Cuando María Roser salió del hospital, a mediados de junio, no podía sostenerse con ninguna de las dos piernas, debido a la prueba que le acababan de hacer. Los primeros días de estar en casa los pasó muy mal, pero luego, poco a poco, empezó a mejorar. Una prueba de esto fue el verse capaz de ir al Tibidabo el día de san Juan, para participar en la Santa Misa en la que los jóvenes de la Asociación de la Inmaculada y san Luis Gonzaga emiten su promesa. Y allí se presentó apoyada en sus muletas.
A mediados de julio, María Roser tuvo otra de tantas visitas médicas. Yo le comenté a la doctora que María Roser quería ir a unos campamentos con sus hermanos y que, además, le hacía mucha ilusión ir los tres últimos días del campamento a Lourdes con todo el grupo. Ella no lo vio muy prudente y quiso saber si entre los monitores había alguna enfermera o medico enterado de su caso. Le dije que sí y entonces ella aceptó con la condición de que tuviera mucho cuidado. Sabiendo esto, le dio hora de visita para el viernes de la misma semana que regresaba de Lourdes.

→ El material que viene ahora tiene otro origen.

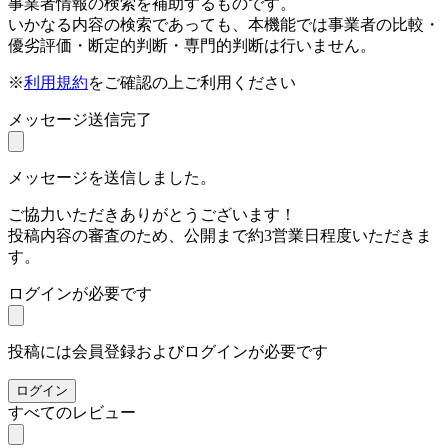
事業者情報の検索を補助するものです。
いかなる内容の検索であっても、本機能では事業者の比較・
優劣評価・断定的判断・専門的判断は行いません。
※
利用規約
をご確認の上ご利用ください
メッセージ送信完了
メッセージを送信しました。
ご協力いただきありがとうございます！
投稿内容の審査のため、公開まで約3営業日程度いただきま
す。
ログインが必要です
投稿には会員登録およびログインが必要です
ログイン
すべてのレビュー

Durante todo este tiempo mi hija fue constante en sus estudios y, gracias a Dios, consiguió sacarse el curso bastante bien, aunque los exámenes los hizo en julio. El campamento de la Unión Seglar de san Antonio María Claret había empezado el día 17, pero María Roser se incorporó el miércoles 26, después del último examen. Ese día tenía la cara muy pálida debido al viaje y se encontraba bastante mal. La verdad es que la dejé con mucho reparo.

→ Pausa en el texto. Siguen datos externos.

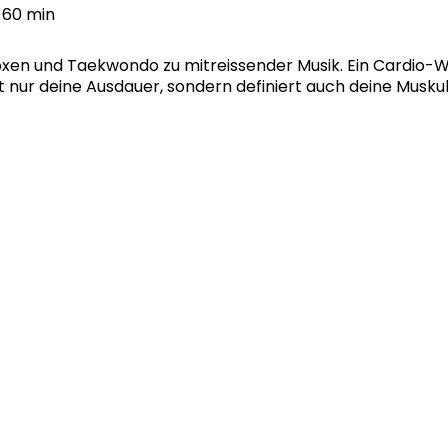
60 min
oxen und Taekwondo zu mitreissender Musik. Ein Cardio-Wo
 nur deine Ausdauer, sondern definiert auch deine Muskula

Los acampados se desplazaron a Lourdes. La gran caridad que reinaba entre ellos hizo que se turnaran llevando a mi hija en un sillón de ruedas. El día 30 de julio se bañó en la piscina de los enfermos, y lo que quiero recalcar es que María Roser me dijo que no pidió su curación porque ella pidió a Dios solamente que le facilitara no ir a Pamplona.

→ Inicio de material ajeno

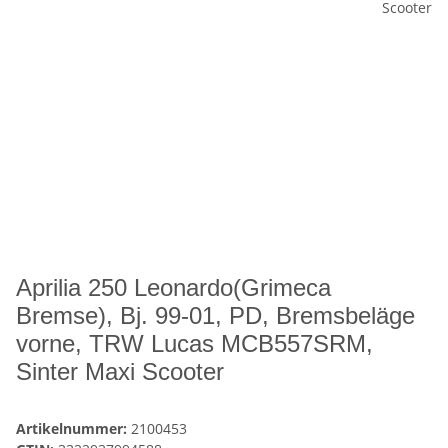
Aprilia 250 Leonardo(Grimeca
Bremse), Bj. 99-01, PD, Bremsbeläge
vorne, TRW Lucas MCB557SRM,
Sinter Maxi Scooter
Artikelnummer:
2100453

Después de bañarse, todo siguió normal. Continuaba en su silla de ruedas o andando con las muletas con el mismo dolor. Regresó a casa el 31 de julio por la noche. El martes siguió con su dolor del pie y sus muletas. El miércoles 2 de agosto por la tarde, al levantarse del sofá para coger las muletas y salir para rezar el Rosario en familia, se dio cuenta de que el pie ya no le dolía y que podía apoyarlo en el suelo, ¡incluso podía andar!... Su gozo fue tanto que empezó a correr y a saltar por toda la casa diciendo: "Mamá, mira, ya puedo andar y correr, ya no me duele el pie. ¡La Virgen me ha curado!".
Mi asombro fue tal que no daba crédito a lo que estaba viendo: mi hija estaba andando. Quiero decir que cuando me enteré de que el campamento iba a Lourdes vi en ello la única esperanza de curación para mi hija.
El viernes 5 de agosto fuimos al Clínico de Barcelona. La doctora, al verla entrar en la consulta por su propio pie, quedó atónita: "¡Roser, ¿qué has hecho?! ¡¿Cómo es posible que estés andando?! ¡Qué contenta estoy, no me lo puedo creer!". Al decirle que se había bañado en las piscinas de Lourdes, ella me contestó: "Que cada uno crea lo que quiera".
No sé si se puede llamar milagro a lo que le ha ocurrido a mi hija, porque ha sido una curación instantánea. Pero sí que lo considero una gracia muy grande del cielo, un dulce beso que la Virgen ha querido dar a María Roser, mi hija, por su amor a la pureza.
No quiero terminar este relato sin agradecer, de todo corazón, a todas las personas que han rezado por nosotros y que nos han ayudado durante todos estos meses de dolor y sufrimiento.